Should I Buy a Fake Fir?Or is it better for the environment to cut down a real Christmas tree?


Illustration by Mark Alan Stamaty. Click image to expand.

Please help settle an argument that's threatening to tear my family apart this holiday season: What's worse for the environment, a real Christmas tree that lasts just a few weeks, or an artificial one that we can haul out every December for the next 15 years?

Crunching the numbers on this quandary is tough, if only because so much of the public information is skewed in favor of natural trees. America's Christmas tree growers have a fearsome lobby, one that's spent the past few years demonizing the artificial competition; check out this hilariously alarmist FAQ by the National Christmas Tree Association, which lambastes fake firs and pines as beetle-infested fire hazards descended from toilet brushes. (According to the San Francisco Chronicle, the NCTA started going on the attack in 2004 in response to declining sales.)

Despite its hyperbolic rhetoric, the real-trees industry makes at least one excellent point when denigrating the fakes: The needles on artificial trees are usually made from polyvinyl chloride, or PVC, which is anathema to Greenpeacers and their ilk. As the Lantern discussed two weeks back, PVC is widely reviled as a major source of dioxins. To make matters worse, cheap PVC is sometimes stabilized with lead, which can break free as harmful dust as a fake tree ages.

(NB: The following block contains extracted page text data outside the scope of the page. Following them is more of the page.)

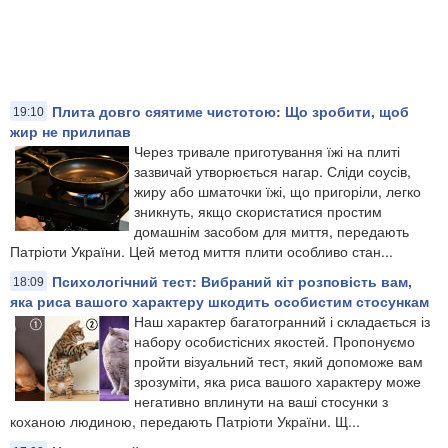
Плита довго сяятиме чистотою: Що зробити, щоб
19:10
жир не прилипав
Через тривале приготування їжі на плиті
зазвичай утворюється нагар. Сліди соусів,
жиру або шматочки їжі, що пригоріли, легко
зникнуть, якщо скористатися простим
домашнім засобом для миття, передають
Патріоти України. Цей метод миття плити особливо стан...
Психологічний тест: Вибраний кіт розповість вам,
18:09
яка риса вашого характеру шкодить особистим стосункам
Наш характер багатогранний і складається із
набору особистісних якостей. Пропонуємо
пройти візуальний тест, який допоможе вам
зрозуміти, яка риса вашого характеру може
негативно вплинути на ваші стосунки з
коханою людиною, передають Патріоти України. Щ...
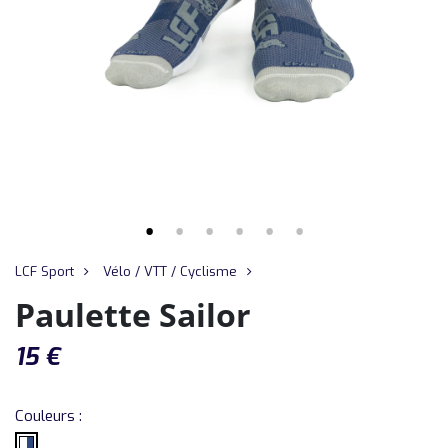
LCF Sport
Vélo / VTT / Cyclisme
Paulette Sailor
15
€
Couleurs :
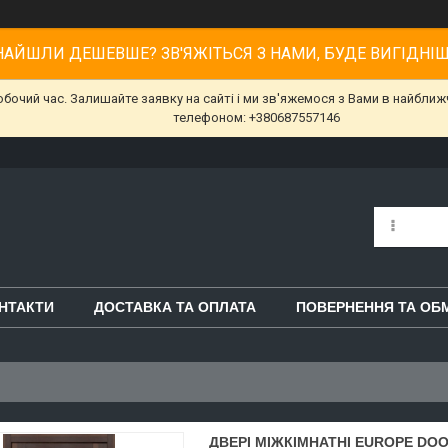
НАЙШЛИ ДЕШЕВШЕ? ЗВ'ЯЖІТЬСЯ З НАМИ, БУДЕ ВИГІДНІШ
робочий час. Залишайте заявку на сайті і ми зв'яжемося з Вами в найбл
телефоном: +380687557146
НТАКТИ
ДОСТАВКА ТА ОПЛАТА
ПОВЕРНЕННЯ ТА ОБ
ДВЕРІ МІЖКІМНАТНІ EUROPE DO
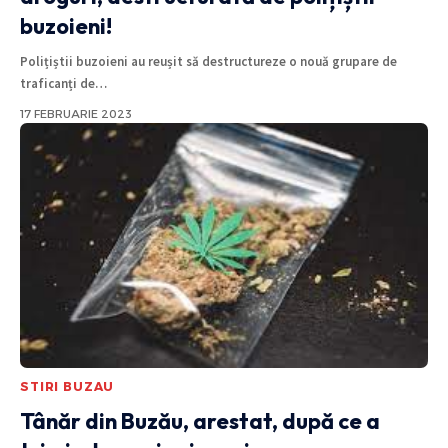
buzoieni!
Polițiștii buzoieni au reușit să destructureze o nouă grupare de
traficanți de
…
17 FEBRUARIE 2023
STIRI BUZAU
Tânăr din Buzău, arestat, după ce a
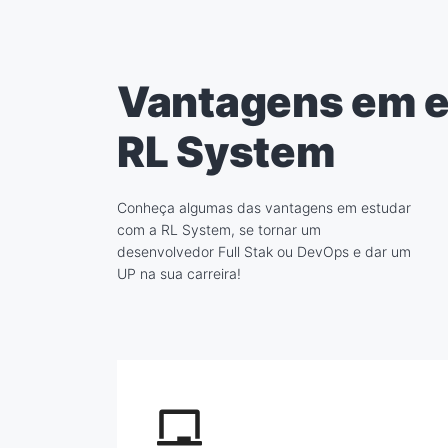
Vantagens em e
RL System
Conheça algumas das vantagens em estudar
com a RL System, se tornar um
desenvolvedor Full Stak ou DevOps e dar um
UP na sua carreira!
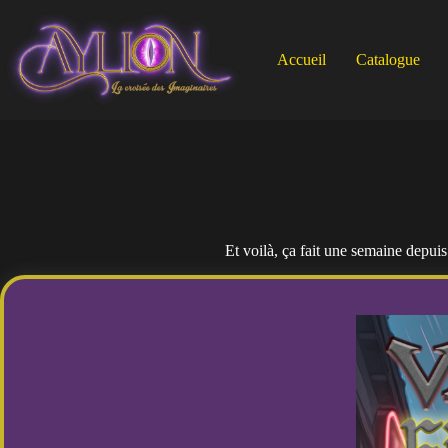
Passer
au
contenu
Accueil
Catalogue
Et voilà, ça fait une semaine depuis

Growing concern over PVC has led fake-tree manufacturers to develop polyethylene needles; according to one prominent treemaker, 20 percent of artificial Christmas trees are now PE rather than PVC. But watch out for sleight of hand when it comes to "eco-friendly" fake trees; most of those 20 percent still contain PVC interior needles in order to create a fuller look.

As you note, the chief environmental selling point with fake trees is the fact they can be reused, which means that energy doesn't have to be expended year after year getting the product to market. But how much transportation fuel does an artificial tree really save? Let's make an estimate based on shipping each type of tree to a decidedly average American burg: Lebanon, Kan., claimant to the title of Geographic Center of the Lower 48.

The vast majority—at least 85 percent—of fake trees come from Asia, so we'll base our estimate on a Shanghai-to-Long-Beach, Calif., voyage aboard a container ship. A large ship capable of holding 2,125 40-foot containers will consume about 1,000 metric tons of fuel during its two-week journey across the Pacific Ocean. Let's say that there's only one container of fake trees on that ship, which means the trees' share of that fuel is roughly 1,037 pounds. On the last stretch of the journey, from Long Beach to Lebanon, the Yuletide cargo travels on a truck that gets six miles per gallon. On that 1,160-mile road trip, the truck will consume about 193 gallons of gas, which weighs around 1,158 pounds. Total for the trip from Shanghai to north-central Kansas: 2,195 pounds of fuel.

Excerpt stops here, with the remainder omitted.